- **Problem to work on**
Return, from the listing that follows, each line containing the word "cookies".

[[ Extracted entries, beginning ]]

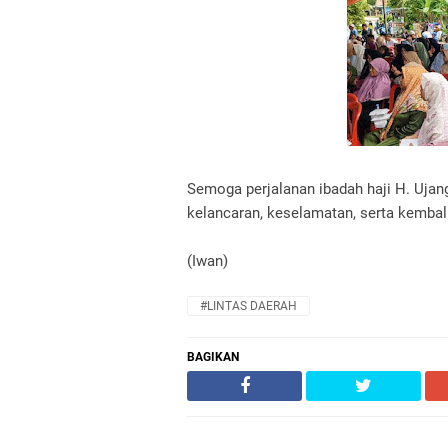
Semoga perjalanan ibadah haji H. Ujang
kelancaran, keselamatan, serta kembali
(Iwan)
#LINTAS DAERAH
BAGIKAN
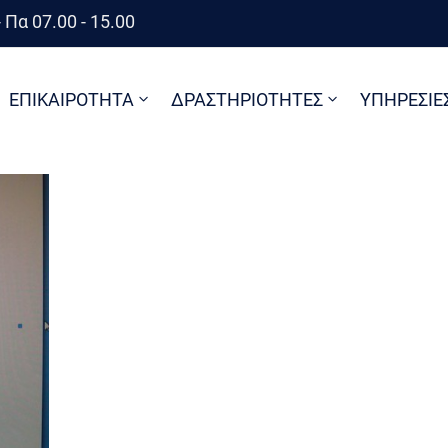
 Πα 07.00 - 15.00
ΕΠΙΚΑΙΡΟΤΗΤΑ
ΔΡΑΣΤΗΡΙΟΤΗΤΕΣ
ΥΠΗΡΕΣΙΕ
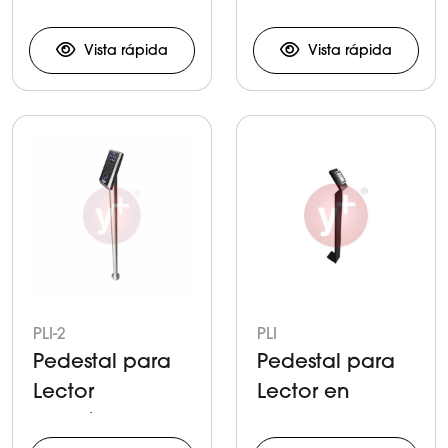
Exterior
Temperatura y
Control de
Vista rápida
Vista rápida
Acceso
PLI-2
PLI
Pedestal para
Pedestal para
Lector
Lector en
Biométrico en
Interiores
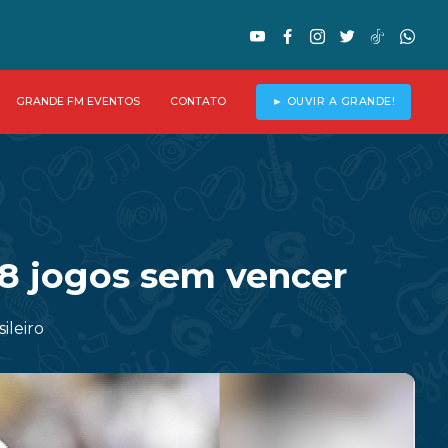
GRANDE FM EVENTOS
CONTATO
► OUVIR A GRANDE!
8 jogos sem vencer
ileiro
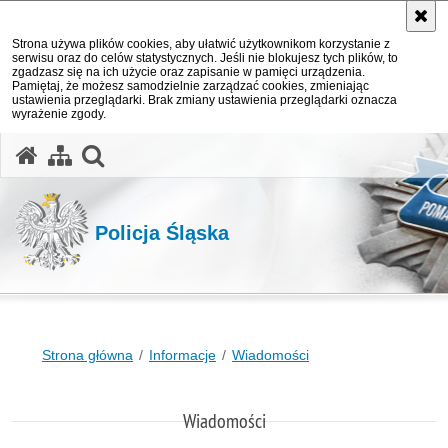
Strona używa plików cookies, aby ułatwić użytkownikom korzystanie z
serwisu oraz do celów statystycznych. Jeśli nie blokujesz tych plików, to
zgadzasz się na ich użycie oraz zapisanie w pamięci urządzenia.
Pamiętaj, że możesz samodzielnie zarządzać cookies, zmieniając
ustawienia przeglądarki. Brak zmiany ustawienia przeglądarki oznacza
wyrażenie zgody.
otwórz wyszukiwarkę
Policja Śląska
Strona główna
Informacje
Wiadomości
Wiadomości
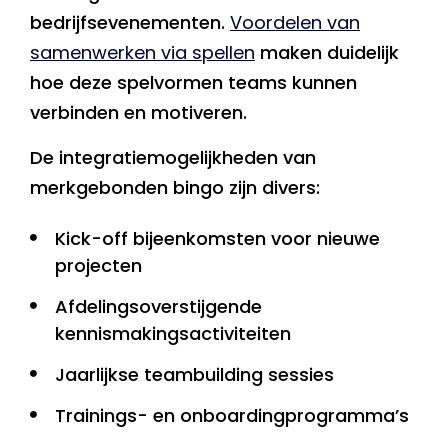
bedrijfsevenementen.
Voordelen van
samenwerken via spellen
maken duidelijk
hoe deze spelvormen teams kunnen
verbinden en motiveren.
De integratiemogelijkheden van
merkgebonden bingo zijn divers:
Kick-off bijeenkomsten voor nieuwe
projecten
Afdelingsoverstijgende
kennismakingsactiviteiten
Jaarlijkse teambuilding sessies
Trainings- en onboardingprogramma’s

[[ Extracted entries, end ]]

- **Answer for the task**
Strona używa plików cookies, aby ułatwić użytkownikom korzystanie z
Pamiętaj, że możesz samodzielnie zarządzać cookies, zmieniając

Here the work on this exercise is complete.